I rediscovered this from a poetry class I had in college. Remember, these are only possible poetry prompts, if you actually do many of these things you might make some people upset or unsettled, get arrested, go into financial ruin, etc. Don’t say I didn’t warn you. I tried to format the prompts as closely as I can to how I received them on the paper. Happy writing!

  • Stalk an ex.
    Observe
    how they are happier and healthier without you.
    Watch as they hold hands with someone else
    and the dewdrops of hope that perspires their brow.
    In prose form taking up only one page, write about how this makes you feel.
  • Go to a cemetery while taking the drug molly. Using the tombstones like the backs of chairs, talk out life with the night. Does it talk back to you? What does it say? Is it a sonnet?
  • Go to the grocery store.
    Start throwing tomatoes and balls of lettuce at the patrons. When the cops arrest you and you are sitting in your cell,
    write a persona poem
    in the voice of lettuce. 
  • Try and fall in love with someone. Start making love. In the middle of your lovemaking, grab your phone and start texting an old lover. As your current lover is sprouting anger at you everywhere, write a poem from the perspective of the phone. 

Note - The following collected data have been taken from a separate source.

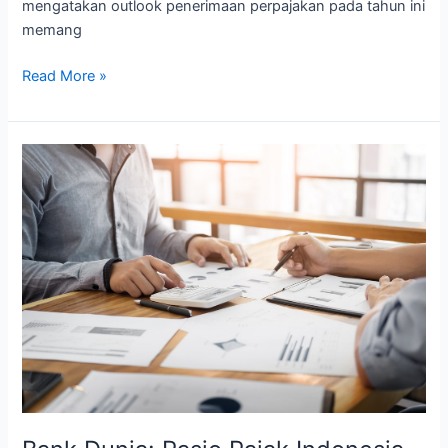
mengatakan outlook penerimaan perpajakan pada tahun ini
memang
Read More »
Bank
Dunia:
Rasio
Pajak
Indonesia
Paling
Rendah
di
Antara
Negara
Berkembang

  • Go to the zoo and start petting and feeding
    the people. When the people take the food,
    write a poem in the voice of a llama
    in the form of a gazelle.
  • Stab somebody in the shoulder with a fork.
    This person will be yelling at you for some time.
    Pick 6 words you like from their pain.
    Write a sestina using them as your end words.
  • Scroll down Facebook.
    Look for someone who has changed their status to “In a relationship,” with so and so.
    Contact so and so and ask, “Why are you in a relationship with my lover?”
    They will respond.
    Take their response and make it an erasure poem.
  • Walk into city hall and demand to see the mayor.
    When secret service escorts you out, try to make a
    haiku on the nature of things. 
  • Walk into the Gap with 3 other poets.
    Set one of the racks of clothing on fire.
    Write a group piece about how the fire inside shall not die.
    Mall security will come to try and escort you out.
    They are a prop.
  • Go to Disneyland
    and demand to speak with the head of Walt Disney.
    They will take you into a room where you can meet him.
    Write a poem from the perspective
    of this lost body.
  • Enter a poetry slam.
    When it is your turn to slam,
    just stare at the audience for 3 minutes
    without saying a word.
    After you sit down, write a poem about the things you wanted to say.
  • Listen to 36 Chambers.
  • Go to a bar and hit on all the patrons and record their responses.
    Make a slam poem out of their responses about how you feel rejected by society
    yet entitled.
  • Drink a lot of wine.
  • Go to McDonald’s dressed as Burger King
    with a Declaration of Imperialism.
    They will stare at you for a long time.
    They will be still and quiet, trying to figure out your madness.
  • Get a divorce.
    Now I know with this prompt it might be difficult for some because you are not married, so for this prompt, you might have to do a little prework.
    So get married,
    and then get a divorce.
    Make an erasure out of your divorce documents.
    Bring these to court and perform them.
    See what score the judges give you. 
  • Have a baby.
    Hold them in your arms
    like everlasting light.
    Write a poem on the person
    you hope they will become
    and how you can be that hope.
  • Punch a hippopotamus in the face.
    It will chase after you.
    Run.
    Really fast.
    Have a mini recording device with you.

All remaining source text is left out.